In a recent hearing, IRS Commissioner John Koskinen said the agency is keeping that information confidential so that it can protect its own and other taxpayers from “misinformation” that could undermine the agency’s ability to do its job.
“The American people are entitled to know how we use our resources and what we do with the resources,” Koskinensays.
“So, to protect our employees and the American people, it’s important to be very, very, careful about the information we put out in the open.”
This latest revelation comes just two days after the Treasury Inspector General for Tax Administration (TIGTA) released a scathing report detailing how the IRS and other federal agencies use taxpayer data to target conservatives for additional scrutiny.
The inspector general’s report revealed that the IRS has used the IRS data in its own targeting of conservatives to target groups with political leanings.
The report also detailed how conservative groups have been singled out for extra scrutiny because of their political leanness.
“I think the IRS should have to explain to the American taxpayer why it uses taxpayer data for targeting,” Rep. Trent Franks, a Republican from Arizona, said.
“It should not be used to target a particular political ideology.
That’s just wrong.”
Despite the controversy, the IRS did not reveal the identities of the individuals it targeted for extra suspicion, or how many groups were targeted.
The agency’s top officials declined to say whether any of the conservative groups had applied for tax exemption.
The IRS declined to comment.
The IRS also refused to explain how it uses the taxpayer data.

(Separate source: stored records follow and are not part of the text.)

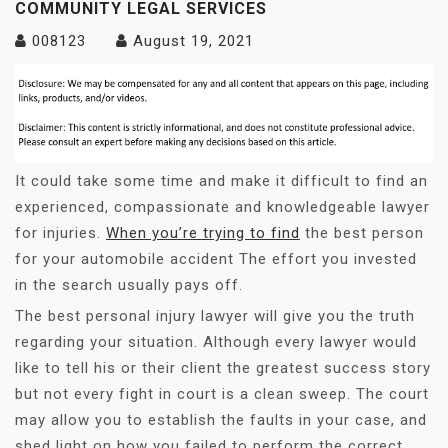
COMMUNITY LEGAL SERVICES
008123
August 19, 2021
It could take some time and make it difficult to find an
experienced, compassionate and knowledgeable lawyer
for injuries.
When you’re trying to find
the best person
for your automobile accident The effort you invested
in the search usually pays off.
The best personal injury lawyer will give you the truth
regarding your situation. Although every lawyer would
like to tell his or their client the greatest success story
but not every fight in court is a clean sweep. The court
may allow you to establish the faults in your case, and
shed light on how you failed to perform the correct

According to the inspector general, the agency first learns about the targeting from a tip, and then uses the information to conduct a series of “targeted and targeted groups” in which it can “target, monitor, or investigate groups that are known to be engaging in, or likely engaging in” activities “that are likely to cause harm.”

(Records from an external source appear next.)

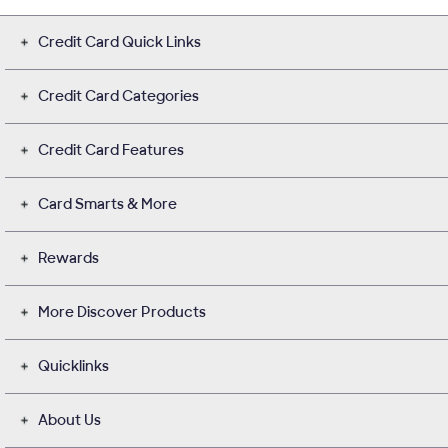
Credit Card Quick Links
Credit Card Categories
Credit Card Features
Card Smarts & More
Rewards
More Discover Products
Quicklinks
About Us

The IG’s report also found that the agency used the taxpayer information to target conservative groups for additional, extra scrutiny.

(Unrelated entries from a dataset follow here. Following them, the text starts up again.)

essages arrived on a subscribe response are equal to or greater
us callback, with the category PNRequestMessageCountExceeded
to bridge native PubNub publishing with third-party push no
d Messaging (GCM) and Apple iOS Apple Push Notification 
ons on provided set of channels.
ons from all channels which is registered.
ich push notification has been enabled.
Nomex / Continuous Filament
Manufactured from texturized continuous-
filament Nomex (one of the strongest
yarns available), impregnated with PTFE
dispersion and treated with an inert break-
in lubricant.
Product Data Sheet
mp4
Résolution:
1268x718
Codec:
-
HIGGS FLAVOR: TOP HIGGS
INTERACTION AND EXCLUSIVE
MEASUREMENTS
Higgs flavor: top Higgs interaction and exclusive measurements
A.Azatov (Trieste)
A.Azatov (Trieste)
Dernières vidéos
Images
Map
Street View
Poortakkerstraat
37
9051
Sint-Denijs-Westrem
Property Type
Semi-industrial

In one instance, the IG says the IRS used the data to “target an organization that had been previously targeted in other contexts by TIGTA” and to target “a non-partisan non-profit organization that has a history of political activity.”
The group was also a member of the American Civil Liberties Union (ACLU).
The report also showed that the watchdog agency used taxpayer information “to conduct additional targeted and targeted group investigations in which TIGA was unable to identify a specific group.”
The IRS also “engaged in a series and systematic violations of the Establishment Clause and other constitutional rights,” the report says.
According to the watchdog group, “the IRS and the IRS workforce used taxpayer data in an attempt to target political speech or activities that they deemed to be ‘inappropriate’ or ‘unlawful’ or that were likely to disrupt government operations.”
In a statement to CBS News, the Treasury Department said the inspector’s report “has the potential to further the understanding of the IRS’s use of taxpayer information in its targeting of non-profits.”
The Treasury Department declined to elaborate on why it chose not to disclose the names of the targeted groups.